(Records excerpted from a collection)
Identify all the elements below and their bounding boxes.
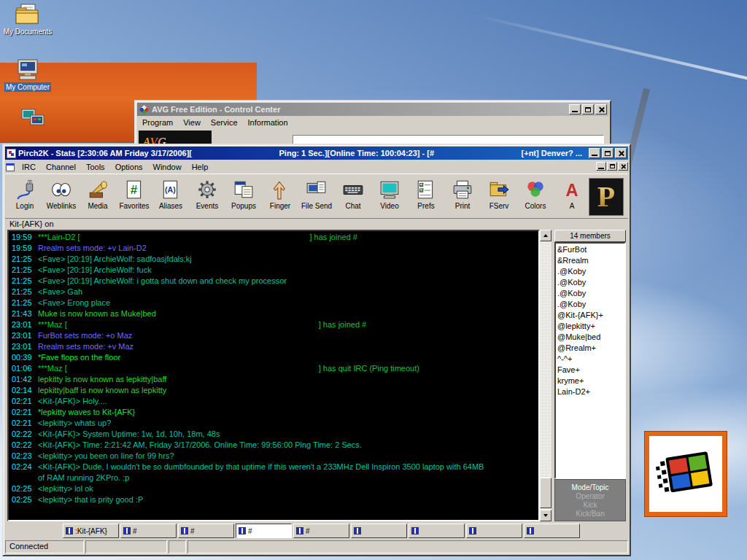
avg-menu-service[interactable]: Service: [206, 117, 243, 128]
pirch-toolbar: LoginWeblinksMedia#Favorites(A)AliasesEv…: [5, 174, 628, 219]
toolbar-chat-button[interactable]: Chat: [335, 176, 371, 217]
switchbar-tab-7[interactable]: [466, 524, 522, 538]
switchbar-tab-6[interactable]: [409, 524, 465, 538]
scroll-up-button[interactable]: [540, 230, 551, 241]
scroll-track[interactable]: [540, 241, 551, 510]
chat-timestamp: 19:59: [12, 232, 38, 243]
member-item[interactable]: kryme+: [557, 376, 623, 386]
avg-menu-view[interactable]: View: [178, 117, 206, 128]
tab-label: :Kit-{AFK}: [75, 527, 107, 535]
member-action-mode-topic[interactable]: Mode/Topic: [571, 483, 608, 491]
member-item[interactable]: Lain-D2+: [557, 386, 623, 397]
avg-menu-program[interactable]: Program: [137, 117, 178, 128]
pirch-maximize-button[interactable]: [602, 148, 614, 158]
switchbar-tab-5[interactable]: [351, 524, 407, 538]
desktop-icon-network[interactable]: [7, 106, 60, 139]
chat-line: 00:39*Fave flops on the floor: [12, 352, 535, 363]
member-list[interactable]: &FurBot&Rrealm.@Koby.@Koby.@Koby.@Koby@K…: [554, 242, 626, 479]
mdi-restore-button[interactable]: [607, 162, 617, 171]
avg-titlebar[interactable]: AVG Free Edition - Control Center: [137, 103, 608, 116]
mdi-close-button[interactable]: [618, 162, 628, 171]
toolbar-popups-button[interactable]: Popups: [225, 176, 262, 217]
member-item[interactable]: @lepkitty+: [557, 321, 623, 332]
chat-line: 02:21<lepkitty> whats up?: [12, 418, 535, 429]
pirch-titlebar[interactable]: Pirch2K - Stats [2:30:06 AM Friday 3/17/…: [5, 147, 628, 160]
member-item[interactable]: ^-^+: [557, 354, 623, 365]
toolbar-video-button[interactable]: Video: [371, 176, 408, 217]
toolbar-login-button[interactable]: Login: [7, 176, 43, 217]
menu-help[interactable]: Help: [187, 162, 214, 172]
menu-channel[interactable]: Channel: [41, 162, 81, 172]
chat-timestamp: 01:06: [12, 363, 38, 374]
avg-maximize-button[interactable]: [582, 104, 594, 114]
desktop-icon-my-documents[interactable]: My Documents: [1, 3, 54, 36]
member-item[interactable]: .@Koby: [557, 299, 623, 310]
avg-minimize-button[interactable]: [569, 104, 581, 114]
toolbar-filesend-button[interactable]: File Send: [298, 176, 335, 217]
chat-text: <Kit-{AFK}> Time: 2:21:42 AM, Friday 3/1…: [38, 440, 535, 451]
pirch-menu-items: IRCChannelToolsOptionsWindowHelp: [17, 162, 213, 172]
window-tab-icon: [411, 527, 419, 534]
chat-timestamp: 21:25: [12, 254, 38, 265]
chat-scrollbar[interactable]: [540, 230, 551, 521]
switchbar-tab-3[interactable]: #: [236, 524, 292, 538]
toolbar-finger-button[interactable]: Finger: [262, 176, 298, 217]
print-icon: [451, 177, 474, 202]
menu-irc[interactable]: IRC: [17, 162, 41, 172]
avg-app-icon: [139, 104, 149, 114]
member-item[interactable]: Fave+: [557, 365, 623, 376]
pirch-minimize-button[interactable]: [589, 148, 600, 158]
toolbar-ascii-button[interactable]: AA: [554, 176, 590, 217]
svg-text:(A): (A): [165, 185, 176, 194]
toolbar-media-button[interactable]: Media: [80, 176, 116, 217]
media-icon: [86, 177, 109, 202]
toolbar-print-button[interactable]: Print: [444, 176, 481, 217]
switchbar-tab-4[interactable]: #: [293, 524, 349, 538]
member-item[interactable]: @Rrealm+: [557, 343, 623, 354]
chat-timestamp: 01:42: [12, 374, 38, 385]
menu-window[interactable]: Window: [148, 162, 187, 172]
toolbar-events-button[interactable]: Events: [189, 176, 225, 217]
member-item[interactable]: .@Koby: [557, 277, 623, 288]
mdi-child-icon[interactable]: [6, 163, 15, 171]
chat-text: <Kit-{AFK}> System Uptime: 1w, 1d, 10h, …: [38, 429, 535, 440]
menu-options[interactable]: Options: [110, 162, 148, 172]
pirch-window[interactable]: Pirch2K - Stats [2:30:06 AM Friday 3/17/…: [2, 144, 631, 556]
chat-timestamp: 02:21: [12, 418, 38, 429]
chat-timestamp: 19:59: [12, 243, 38, 254]
pirch-close-button[interactable]: [615, 148, 627, 158]
switchbar-tab-8[interactable]: [524, 524, 580, 538]
switchbar-tab-2[interactable]: #: [178, 524, 234, 538]
scroll-thumb[interactable]: [540, 478, 551, 508]
toolbar-colors-button[interactable]: Colors: [517, 176, 554, 217]
member-item[interactable]: .@Koby: [557, 288, 623, 299]
member-item[interactable]: @Muke|bed: [557, 332, 623, 343]
scroll-down-button[interactable]: [540, 510, 551, 521]
menu-tools[interactable]: Tools: [81, 162, 110, 172]
toolbar-fserv-button[interactable]: FServ: [481, 176, 517, 217]
toolbar-weblinks-button[interactable]: Weblinks: [43, 176, 80, 217]
chat-text: ***Lain-D2 [] has joined #: [38, 232, 535, 243]
pirch-app-icon: [7, 149, 16, 158]
switchbar-tab-1[interactable]: #: [120, 524, 177, 538]
toolbar-favorites-button[interactable]: #Favorites: [116, 176, 152, 217]
chat-line: 21:25<Fave> Gah: [12, 287, 535, 298]
avg-close-button[interactable]: [595, 104, 607, 114]
member-item[interactable]: &FurBot: [557, 244, 623, 255]
switchbar-tab-0[interactable]: :Kit-{AFK}: [63, 524, 119, 538]
member-count-header: 14 members: [554, 230, 626, 242]
avg-menu-information[interactable]: Information: [243, 117, 293, 128]
window-tab-icon: [181, 527, 188, 534]
member-panel: 14 members &FurBot&Rrealm.@Koby.@Koby.@K…: [554, 230, 626, 521]
desktop-icon-my-computer[interactable]: My Computer: [1, 58, 54, 91]
toolbar-aliases-button[interactable]: (A)Aliases: [152, 176, 189, 217]
chat-timestamp: 00:39: [12, 352, 38, 363]
chat-timestamp: 23:01: [12, 341, 38, 352]
member-item[interactable]: &Rrealm: [557, 255, 623, 266]
member-item[interactable]: .@Koby: [557, 266, 623, 277]
toolbar-prefs-button[interactable]: Prefs: [408, 176, 444, 217]
mdi-minimize-button[interactable]: [596, 162, 606, 171]
svg-text:#: #: [131, 182, 138, 197]
pirch-title-left: Pirch2K - Stats [2:30:06 AM Friday 3/17/…: [18, 149, 192, 158]
member-item[interactable]: @Kit-{AFK}+: [557, 310, 623, 321]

== WHAT IS NEEDED ==
Leave every picture out, and transcribe the data above exactly as it reads.

== YOUR RESPONSE ==
Identify all the elements below and their bounding boxes.
avg-menu-service[interactable]: Service: [206, 117, 243, 128]
pirch-toolbar: LoginWeblinksMedia#Favorites(A)AliasesEv…: [5, 174, 628, 219]
toolbar-chat-button[interactable]: Chat: [335, 176, 371, 217]
switchbar-tab-7[interactable]: [466, 524, 522, 538]
switchbar-tab-6[interactable]: [409, 524, 465, 538]
scroll-up-button[interactable]: [540, 230, 551, 241]
scroll-track[interactable]: [540, 241, 551, 510]
chat-timestamp: 19:59: [12, 232, 38, 243]
member-item[interactable]: kryme+: [557, 376, 623, 386]
avg-menu-view[interactable]: View: [178, 117, 206, 128]
tab-label: :Kit-{AFK}: [75, 527, 107, 535]
member-action-mode-topic[interactable]: Mode/Topic: [571, 483, 608, 491]
member-item[interactable]: Lain-D2+: [557, 386, 623, 397]
avg-menu-program[interactable]: Program: [137, 117, 178, 128]
pirch-maximize-button[interactable]: [602, 148, 614, 158]
switchbar-tab-5[interactable]: [351, 524, 407, 538]
desktop-icon-network[interactable]: [7, 106, 60, 139]
chat-line: 00:39*Fave flops on the floor: [12, 352, 535, 363]
member-list[interactable]: &FurBot&Rrealm.@Koby.@Koby.@Koby.@Koby@K…: [554, 242, 626, 479]
mdi-restore-button[interactable]: [607, 162, 617, 171]
avg-titlebar[interactable]: AVG Free Edition - Control Center: [137, 103, 608, 116]
mdi-close-button[interactable]: [618, 162, 628, 171]
toolbar-popups-button[interactable]: Popups: [225, 176, 262, 217]
member-item[interactable]: @lepkitty+: [557, 321, 623, 332]
chat-line: 02:21<lepkitty> whats up?: [12, 418, 535, 429]
pirch-titlebar[interactable]: Pirch2K - Stats [2:30:06 AM Friday 3/17/…: [5, 147, 628, 160]
member-item[interactable]: ^-^+: [557, 354, 623, 365]
toolbar-video-button[interactable]: Video: [371, 176, 408, 217]
toolbar-login-button[interactable]: Login: [7, 176, 43, 217]
menu-help[interactable]: Help: [187, 162, 214, 172]
menu-channel[interactable]: Channel: [41, 162, 81, 172]
chat-timestamp: 01:06: [12, 363, 38, 374]
avg-maximize-button[interactable]: [582, 104, 594, 114]
desktop-icon-my-documents[interactable]: My Documents: [1, 3, 54, 36]
member-item[interactable]: .@Koby: [557, 299, 623, 310]
avg-minimize-button[interactable]: [569, 104, 581, 114]
toolbar-filesend-button[interactable]: File Send: [298, 176, 335, 217]
chat-text: <Kit-{AFK}> Time: 2:21:42 AM, Friday 3/1…: [38, 440, 535, 451]
pirch-menu-items: IRCChannelToolsOptionsWindowHelp: [17, 162, 213, 172]
window-tab-icon: [411, 527, 419, 534]
chat-timestamp: 21:25: [12, 254, 38, 265]
chat-scrollbar[interactable]: [540, 230, 551, 521]
switchbar-tab-3[interactable]: #: [236, 524, 292, 538]
toolbar-finger-button[interactable]: Finger: [262, 176, 298, 217]
print-icon: [451, 177, 474, 202]
menu-irc[interactable]: IRC: [17, 162, 41, 172]
avg-app-icon: [139, 104, 149, 114]
member-item[interactable]: Fave+: [557, 365, 623, 376]
pirch-minimize-button[interactable]: [589, 148, 600, 158]
toolbar-ascii-button[interactable]: AA: [554, 176, 590, 217]
svg-text:(A): (A): [165, 185, 176, 194]
toolbar-media-button[interactable]: Media: [80, 176, 116, 217]
media-icon: [86, 177, 109, 202]
toolbar-print-button[interactable]: Print: [444, 176, 481, 217]
switchbar-tab-4[interactable]: #: [293, 524, 349, 538]
member-item[interactable]: @Rrealm+: [557, 343, 623, 354]
chat-timestamp: 01:42: [12, 374, 38, 385]
menu-window[interactable]: Window: [148, 162, 187, 172]
toolbar-events-button[interactable]: Events: [189, 176, 225, 217]
member-item[interactable]: .@Koby: [557, 277, 623, 288]
mdi-child-icon[interactable]: [6, 163, 15, 171]
chat-text: <Kit-{AFK}> System Uptime: 1w, 1d, 10h, …: [38, 429, 535, 440]
menu-options[interactable]: Options: [110, 162, 148, 172]
pirch-window[interactable]: Pirch2K - Stats [2:30:06 AM Friday 3/17/…: [2, 144, 631, 556]
chat-timestamp: 02:21: [12, 418, 38, 429]
chat-timestamp: 19:59: [12, 243, 38, 254]
pirch-close-button[interactable]: [615, 148, 627, 158]
switchbar-tab-8[interactable]: [524, 524, 580, 538]
switchbar-tab-2[interactable]: #: [178, 524, 234, 538]
scroll-thumb[interactable]: [540, 478, 551, 508]
toolbar-colors-button[interactable]: Colors: [517, 176, 554, 217]
member-item[interactable]: .@Koby: [557, 288, 623, 299]
member-item[interactable]: @Muke|bed: [557, 332, 623, 343]
scroll-down-button[interactable]: [540, 510, 551, 521]
menu-tools[interactable]: Tools: [81, 162, 110, 172]
toolbar-fserv-button[interactable]: FServ: [481, 176, 517, 217]
toolbar-weblinks-button[interactable]: Weblinks: [43, 176, 80, 217]
chat-text: ***Lain-D2 [] has joined #: [38, 232, 535, 243]
pirch-app-icon: [7, 149, 16, 158]
switchbar-tab-1[interactable]: #: [120, 524, 177, 538]
toolbar-favorites-button[interactable]: #Favorites: [116, 176, 152, 217]
chat-line: 21:25<Fave> Gah: [12, 287, 535, 298]
avg-close-button[interactable]: [595, 104, 607, 114]
member-item[interactable]: &FurBot: [557, 244, 623, 255]
switchbar-tab-0[interactable]: :Kit-{AFK}: [63, 524, 119, 538]
member-count-header: 14 members: [554, 230, 626, 242]
avg-menu-information[interactable]: Information: [243, 117, 293, 128]
window-tab-icon: [181, 527, 188, 534]
member-panel: 14 members &FurBot&Rrealm.@Koby.@Koby.@K…: [554, 230, 626, 521]
desktop-icon-my-computer[interactable]: My Computer: [1, 58, 54, 91]
toolbar-aliases-button[interactable]: (A)Aliases: [152, 176, 189, 217]
chat-timestamp: 00:39: [12, 352, 38, 363]
chat-timestamp: 23:01: [12, 341, 38, 352]
member-item[interactable]: &Rrealm: [557, 255, 623, 266]
member-item[interactable]: .@Koby: [557, 266, 623, 277]
toolbar-prefs-button[interactable]: Prefs: [408, 176, 444, 217]
mdi-minimize-button[interactable]: [596, 162, 606, 171]
svg-text:#: #: [131, 182, 138, 197]
pirch-title-left: Pirch2K - Stats [2:30:06 AM Friday 3/17/…: [18, 149, 192, 158]
member-item[interactable]: @Kit-{AFK}+: [557, 310, 623, 321]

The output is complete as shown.